沖縄における食品産業

1.現状

 沖縄県における平成24年の製造業事業所数は1,236事業所、製造業従業者数は23,739人となっています。

 全製造業に占める食料品製造業の割合をみると、事業所数は約33%(405事業所)、従業者数は約43%(10,246人)となっています。

 一事業所当たりの従業者数は、全製造業平均の19人に比べて、食料品製造業は25人となっています。食料品製造業のうち、特に、畜産食料品製造業、砂糖製造業については、それぞれ34人、31人と全製造業平均を大きく上回っており、地域における雇用や経済において重要な役割を果たしています。

2.課題

 沖縄県における食品産業の大部分は零細であり、施設の整備、原材料の購入、新商品の開発のために必要な資金の確保や県産の良質原材料を食品産業(流通業、食料品製造業、外食・中食産業)に安定的に供給する体制が十分に確立されていないため、農林水産業等との連携をさらに強化する必要があります。

3.連携の取組

 近年では、国民の健康志向の高まり等を背景に、沖縄県産のウコン、長命草等薬用植物を活用した健康食品製造事業が展開されるとともに、農林漁業者と食料品製造業者が連携し、ゴーヤー、紅いも、シークヮーサー等地域の特産農産物を活用した製品を開発し、地域活性化に取り組んでいる事例が見られます。

(1)農商工等連携

  農商工等連携促進法は、農林水産業と商業、工業等の産業間での連携を強化し、それぞれの経営資源を有効に活用した新商品の開発等の取組を支援することを目的として、平成20年5月に制定されました。

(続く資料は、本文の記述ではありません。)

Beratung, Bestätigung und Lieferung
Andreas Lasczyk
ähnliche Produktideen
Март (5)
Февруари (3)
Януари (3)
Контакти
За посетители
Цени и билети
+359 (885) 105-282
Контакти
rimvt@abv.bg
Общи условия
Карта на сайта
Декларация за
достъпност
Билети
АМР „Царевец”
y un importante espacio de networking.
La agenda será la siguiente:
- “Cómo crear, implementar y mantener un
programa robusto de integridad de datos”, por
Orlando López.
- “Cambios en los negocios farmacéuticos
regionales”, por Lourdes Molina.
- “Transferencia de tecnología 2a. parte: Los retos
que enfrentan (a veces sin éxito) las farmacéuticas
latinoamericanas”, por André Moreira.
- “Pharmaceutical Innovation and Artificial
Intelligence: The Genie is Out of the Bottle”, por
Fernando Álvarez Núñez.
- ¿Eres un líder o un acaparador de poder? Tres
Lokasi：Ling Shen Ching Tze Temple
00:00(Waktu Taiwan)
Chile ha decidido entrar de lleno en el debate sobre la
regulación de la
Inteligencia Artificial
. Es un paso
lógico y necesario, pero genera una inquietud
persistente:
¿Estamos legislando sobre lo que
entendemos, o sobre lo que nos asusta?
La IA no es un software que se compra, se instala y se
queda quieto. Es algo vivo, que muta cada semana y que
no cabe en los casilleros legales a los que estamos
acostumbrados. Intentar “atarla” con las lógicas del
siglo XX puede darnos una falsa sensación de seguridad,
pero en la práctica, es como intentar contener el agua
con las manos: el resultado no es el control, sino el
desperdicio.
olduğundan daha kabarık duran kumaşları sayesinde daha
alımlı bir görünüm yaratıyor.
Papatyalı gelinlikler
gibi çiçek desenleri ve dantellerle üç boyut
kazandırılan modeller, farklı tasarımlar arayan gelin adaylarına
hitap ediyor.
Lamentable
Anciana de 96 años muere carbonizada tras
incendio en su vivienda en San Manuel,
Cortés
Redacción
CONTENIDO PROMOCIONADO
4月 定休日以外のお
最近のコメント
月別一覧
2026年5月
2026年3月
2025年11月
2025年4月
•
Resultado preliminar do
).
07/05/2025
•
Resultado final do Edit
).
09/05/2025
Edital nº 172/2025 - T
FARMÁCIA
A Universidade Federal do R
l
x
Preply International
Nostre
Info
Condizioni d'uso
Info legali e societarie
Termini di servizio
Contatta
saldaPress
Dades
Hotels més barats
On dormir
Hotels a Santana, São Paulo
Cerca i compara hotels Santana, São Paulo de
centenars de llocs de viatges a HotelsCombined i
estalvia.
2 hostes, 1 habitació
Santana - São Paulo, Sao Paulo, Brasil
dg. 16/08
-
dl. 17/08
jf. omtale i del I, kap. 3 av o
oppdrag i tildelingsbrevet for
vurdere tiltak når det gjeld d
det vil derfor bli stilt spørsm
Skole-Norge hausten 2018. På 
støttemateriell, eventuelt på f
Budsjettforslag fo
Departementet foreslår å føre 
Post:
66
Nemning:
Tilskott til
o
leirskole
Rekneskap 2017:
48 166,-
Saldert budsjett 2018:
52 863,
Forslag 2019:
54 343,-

  沖縄県においては、平成20年9月の認定(3件)以降、平成27年2月現在、20件の農商工等連携事業計画が認定されています。計画に基づき事業を行う農林漁業者等の事業者は、専門家によるアドバイスのほか、試作品開発、販路開拓及び施設整備に対する補助、中小企業信用保険法の特例、政府系金融機関による低利融資等の支援措置を受けることができます。

(2)地域産業資源活用

  地域資源活用促進法は、中小企業者による地域資源を活用した新商品の開発等の取組を支援することを目的として、平成19年5月に制定されました。

  沖縄県においては、平成19年8月に地域産業資源として農林水産物41品目を定めた基本構想が策定され、平成19年10月の認定(9件うち農林水産物4件)以降、平成27年2月現在、76件(うち農林水産物52件)の地域産業資源活用事業計画が認定されています。

  地域産業資源活用事業計画に基づき事業を行う中小企業者は、専門家によるアドバイス等のほか、試作品開発や販路開拓に対する補助、食品流通構造改善促進法及び中小企業信用保険法の特例、政府系金融機関による低利融資等の支援措置が受けられます。

(3)医福食農連携

  医福食農連携とは、医療・福祉分野と食品・農業分野が連携する取組であり、超高齢社会の到来や健康志向の高まり等による新たな国内ニーズに対応した機能性を有する農林水産物・食品等の開発・生産・販売、薬用作物の産地形成、社会福祉法人等における農業生産の取組等新たな可能性を持つ分野として注目されつつあります。

  沖縄県においては、クワンソウ等地域固有の作物から有効成分を抽出し製薬に活用している事例や沖縄県の郷土料理を取り入れた介護食のレシピの開発等の事例があります。